Chris is the technical brain in the family. He likes to tinker with things, especially cars, and especially Volkswagens. He’s also taken to gardening since moving to Haiti and has a very active banana garden and has grown the first ever fruit producing Dragon Fruit plant in Haiti. It’s nice when hobbies can provide deliciousness.
After so many years in the country Chris has lots of stories to tell and a very different perspective than me. He’s finally started writing some of that down on the blog.
Being a missionary was the last thing on the “to do” list. As in never. gonna. happen. Even after graduating from Prairie Bible College missions work just wasn’t on the radar. While working as a Student Ministries pastor at Vernon Alliance Church I came to Haiti with a group of my students to work with Clean Water for Haiti for a couple of weeks.
God had other plans for me and after two years of trying to figure out what those were I moved to Haiti (Oct. 2005) “long term” which I would have said was 3-4 years. I didn’t ever think I would be a “lifer”. Chris and I got married in July of 2006 and now here we are. We’ve been described as “anything but normal” and we like that. Missionary, wife, mom. It could be worse.
I love to cook so having guests around out table is part of my ministry. I discovered I like to build things with wood too. I’ve become a knitter too, which is a nice relaxing break from life here, but not the most practical hobby considering it’s above 80 degrees here most days.
I started writing the blog in my first year, mostly as a way to write down some of the things I was experiencing. I didn’t even tell people about it for the first several months. Now we have a regular stalker base that like to let me know how long it’s been since our last post. You know who you are. I’m the main blogger in the family.
Olivia is our “ti syklon” as they say in Creole. We brought her home and into our family in February 2008. She was 15 days old and 5 lbs, 4 oz. She has non-stop energy. Just watching her will wear a person out. She’s also very charming and hasn’t met a person yet that she hasn’t been able to wrap around her little finger.
She’s a great kid and we often find ourselves wondering how we got so lucky. Our adoption finalized in September of 2010. Olivia is now in grade one, losing teeth and doing math and reading things. I have NO idea where the past few years have gone!
Alex joined our family in July of 2011. He’s a big boy and will probably pass his sister in height and weight in the next year. He learned how to climb before he learned how to walk, and now likes to put those skills to use extensively. You know, things like climbing on the car, climbing on the motorcycles, climbing on…

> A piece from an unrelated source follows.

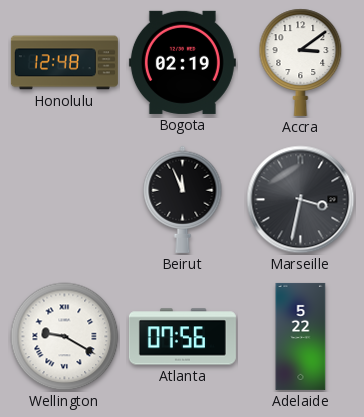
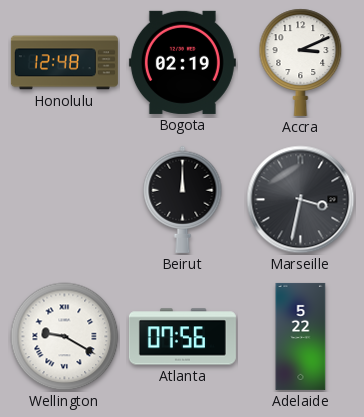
Accra: 3:09 -> 3:11
Beirut: 11:56 -> 12:00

He’s a funny little man who has already figured out how to bat his eyelashes and use the same expressions that Daddy does to make Mommy laugh. He’s also inherited a certain amount of stubbornness that we like to call determination. We haven’t decided which one of us he gets that from. Having an older sister means he has to be okay with things like necklaces and princess crowns. He can rock both at the same time as driving a Hot Wheels car. He loves trying to do everything that us big people do, and succeeds most days. He already speaks three languages – English, Creole, and gibberish.